Back to overview
Degraded

Vapi workers not connecting due to lack of workers

Mar 14 at 07:00am PDT
Affected services
Vapi API [Weekly]

Resolved
Mar 17 at 08:56pm PDT

TL;DR

Weekly Cluster customers saw vapifault-transport-never-connected errors due to workers not scaling fast enough to meet demand

Timeline in PST

  • 7:00am - Customers report an increased number of vapifault-transport-never-connected errors. A degradation incident is posted on BetterStack
  • 7:30am - The issue is resolved as call workers scaled to meet demand

Root Cause

  • Call workers did not scale fast enough on the weekly cluster

Impact

There were 34 instances of vapifault-transport-never-connected errors, meaning there were 34 calls that failed due to the issue.

What went poorly?

  • We were unable to detect the issue before customers did

What went well?

  • The solution was straightforward → Pre-scaling workers on the Weekly Cluster

Remediation

  • Pre scaling workers on all clusters to prevent vapifault errors
  • Increase size of worker nodes to aid in scaling, by allowing more call workers to fit per node
  • Increase sensitivity of pipeline error monitors / Dedicated monitor for vapifault errors

If working on realtime distributed systems excites you, consider applying: https://jobs.ashbyhq.com/vapi/295f5269-1bb5-4740-81fa-9716adc32ad5

Updated
Mar 14 at 01:00pm PDT

We have investigated and resolved this issue by prescaling the impacted cluster to handle a higher volume of traffic.
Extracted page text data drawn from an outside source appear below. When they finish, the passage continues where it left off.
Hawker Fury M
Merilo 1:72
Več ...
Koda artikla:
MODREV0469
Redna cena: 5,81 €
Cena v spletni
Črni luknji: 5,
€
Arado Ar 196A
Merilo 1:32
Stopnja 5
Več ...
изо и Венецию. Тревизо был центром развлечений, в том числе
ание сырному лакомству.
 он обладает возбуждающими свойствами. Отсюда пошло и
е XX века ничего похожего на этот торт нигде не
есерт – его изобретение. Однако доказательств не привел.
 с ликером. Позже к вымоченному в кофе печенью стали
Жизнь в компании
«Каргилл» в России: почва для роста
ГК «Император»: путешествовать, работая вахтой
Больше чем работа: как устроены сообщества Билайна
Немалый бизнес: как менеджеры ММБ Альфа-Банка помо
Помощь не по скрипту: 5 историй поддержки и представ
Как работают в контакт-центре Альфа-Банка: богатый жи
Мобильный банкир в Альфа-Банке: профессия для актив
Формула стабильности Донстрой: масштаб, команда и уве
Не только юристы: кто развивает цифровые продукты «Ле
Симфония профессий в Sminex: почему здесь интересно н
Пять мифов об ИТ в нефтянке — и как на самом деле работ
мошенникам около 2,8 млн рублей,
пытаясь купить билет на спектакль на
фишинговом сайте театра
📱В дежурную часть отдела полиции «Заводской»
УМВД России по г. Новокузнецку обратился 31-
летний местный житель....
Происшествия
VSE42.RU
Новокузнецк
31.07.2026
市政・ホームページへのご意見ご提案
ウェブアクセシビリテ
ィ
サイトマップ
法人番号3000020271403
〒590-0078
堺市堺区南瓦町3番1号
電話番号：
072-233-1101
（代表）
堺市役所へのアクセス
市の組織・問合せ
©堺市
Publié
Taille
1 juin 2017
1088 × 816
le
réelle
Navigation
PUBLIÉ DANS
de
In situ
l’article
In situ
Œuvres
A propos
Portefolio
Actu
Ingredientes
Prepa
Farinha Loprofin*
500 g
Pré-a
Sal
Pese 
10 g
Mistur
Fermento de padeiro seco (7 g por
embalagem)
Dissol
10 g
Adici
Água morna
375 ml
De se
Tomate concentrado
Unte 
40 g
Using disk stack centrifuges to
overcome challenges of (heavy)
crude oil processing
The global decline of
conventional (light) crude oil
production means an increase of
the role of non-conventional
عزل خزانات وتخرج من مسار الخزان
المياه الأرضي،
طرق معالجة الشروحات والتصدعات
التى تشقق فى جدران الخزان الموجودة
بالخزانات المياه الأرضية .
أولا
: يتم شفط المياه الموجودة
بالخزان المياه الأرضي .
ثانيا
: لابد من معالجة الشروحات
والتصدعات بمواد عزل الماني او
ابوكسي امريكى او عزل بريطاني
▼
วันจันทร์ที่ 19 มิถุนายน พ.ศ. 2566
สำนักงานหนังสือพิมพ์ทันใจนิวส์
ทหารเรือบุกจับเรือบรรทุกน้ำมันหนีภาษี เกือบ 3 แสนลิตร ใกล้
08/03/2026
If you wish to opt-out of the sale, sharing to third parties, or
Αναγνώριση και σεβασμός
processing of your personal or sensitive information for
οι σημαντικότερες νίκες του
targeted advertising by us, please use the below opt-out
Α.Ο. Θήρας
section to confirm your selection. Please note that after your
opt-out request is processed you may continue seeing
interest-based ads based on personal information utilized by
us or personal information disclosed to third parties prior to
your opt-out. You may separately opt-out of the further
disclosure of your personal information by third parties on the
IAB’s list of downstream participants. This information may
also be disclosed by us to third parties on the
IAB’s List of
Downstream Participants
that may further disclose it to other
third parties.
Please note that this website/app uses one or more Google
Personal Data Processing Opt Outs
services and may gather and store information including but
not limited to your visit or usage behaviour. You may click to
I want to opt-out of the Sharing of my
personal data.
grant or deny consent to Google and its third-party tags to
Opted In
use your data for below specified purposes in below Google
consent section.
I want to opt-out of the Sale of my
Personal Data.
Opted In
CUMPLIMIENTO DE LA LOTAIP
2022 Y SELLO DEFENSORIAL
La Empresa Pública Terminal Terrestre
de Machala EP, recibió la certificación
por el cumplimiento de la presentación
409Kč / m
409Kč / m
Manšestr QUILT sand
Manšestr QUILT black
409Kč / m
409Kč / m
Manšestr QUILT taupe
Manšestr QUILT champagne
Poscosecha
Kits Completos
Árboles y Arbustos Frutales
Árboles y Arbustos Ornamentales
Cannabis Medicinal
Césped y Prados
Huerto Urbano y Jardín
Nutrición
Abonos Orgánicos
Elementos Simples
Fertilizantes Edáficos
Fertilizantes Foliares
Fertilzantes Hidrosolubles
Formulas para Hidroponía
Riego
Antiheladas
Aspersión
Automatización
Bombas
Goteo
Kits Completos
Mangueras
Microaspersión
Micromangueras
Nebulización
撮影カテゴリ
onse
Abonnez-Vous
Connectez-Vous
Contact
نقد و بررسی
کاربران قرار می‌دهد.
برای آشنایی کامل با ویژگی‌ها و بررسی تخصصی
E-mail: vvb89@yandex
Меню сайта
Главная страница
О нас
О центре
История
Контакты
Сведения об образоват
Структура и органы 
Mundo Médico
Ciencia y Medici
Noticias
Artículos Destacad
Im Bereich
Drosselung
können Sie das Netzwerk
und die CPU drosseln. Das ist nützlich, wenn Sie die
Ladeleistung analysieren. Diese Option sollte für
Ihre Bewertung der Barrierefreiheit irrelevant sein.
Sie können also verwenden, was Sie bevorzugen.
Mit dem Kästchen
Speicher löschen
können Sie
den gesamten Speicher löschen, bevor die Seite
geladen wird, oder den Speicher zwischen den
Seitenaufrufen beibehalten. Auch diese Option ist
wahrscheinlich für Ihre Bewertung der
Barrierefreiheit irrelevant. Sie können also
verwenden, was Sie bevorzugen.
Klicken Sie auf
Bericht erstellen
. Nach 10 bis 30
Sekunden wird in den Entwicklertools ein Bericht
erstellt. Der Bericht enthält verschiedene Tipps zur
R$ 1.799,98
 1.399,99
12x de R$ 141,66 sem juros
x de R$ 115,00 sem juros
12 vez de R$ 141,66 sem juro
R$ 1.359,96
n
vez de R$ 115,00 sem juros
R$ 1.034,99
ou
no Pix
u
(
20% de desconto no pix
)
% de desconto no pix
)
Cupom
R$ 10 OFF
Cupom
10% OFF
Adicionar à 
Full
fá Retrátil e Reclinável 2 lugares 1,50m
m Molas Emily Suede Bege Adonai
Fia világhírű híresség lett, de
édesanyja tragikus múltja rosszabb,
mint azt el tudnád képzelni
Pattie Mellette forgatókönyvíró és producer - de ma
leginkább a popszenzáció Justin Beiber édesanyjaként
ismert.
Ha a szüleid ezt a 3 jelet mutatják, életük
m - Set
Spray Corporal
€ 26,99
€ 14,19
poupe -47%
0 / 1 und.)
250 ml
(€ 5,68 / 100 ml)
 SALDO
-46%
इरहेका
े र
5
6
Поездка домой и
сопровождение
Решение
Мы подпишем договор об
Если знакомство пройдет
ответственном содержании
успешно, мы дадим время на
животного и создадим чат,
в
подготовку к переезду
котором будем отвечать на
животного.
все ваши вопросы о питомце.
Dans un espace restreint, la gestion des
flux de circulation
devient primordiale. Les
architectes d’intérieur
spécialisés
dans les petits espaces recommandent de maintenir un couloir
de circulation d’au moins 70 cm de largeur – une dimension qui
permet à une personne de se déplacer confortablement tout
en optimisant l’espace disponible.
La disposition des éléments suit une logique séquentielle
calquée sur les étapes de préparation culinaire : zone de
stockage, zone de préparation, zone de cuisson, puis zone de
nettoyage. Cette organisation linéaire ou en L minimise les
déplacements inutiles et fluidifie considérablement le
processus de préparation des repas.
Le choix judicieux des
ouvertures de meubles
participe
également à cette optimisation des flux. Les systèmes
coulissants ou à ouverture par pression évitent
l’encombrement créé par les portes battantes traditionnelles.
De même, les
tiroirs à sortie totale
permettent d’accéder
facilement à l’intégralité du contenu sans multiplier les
We will update with an RCA.

Updated
Mar 14 at 07:30am PDT

This issue resolved itself as more workers were created. We are investigating further to provide a more long-term remediation and will update.

Created
Mar 14 at 07:00am PDT

Workers did not scale to meet an increase in demand resulting in vapifault-transport-never-connected errors.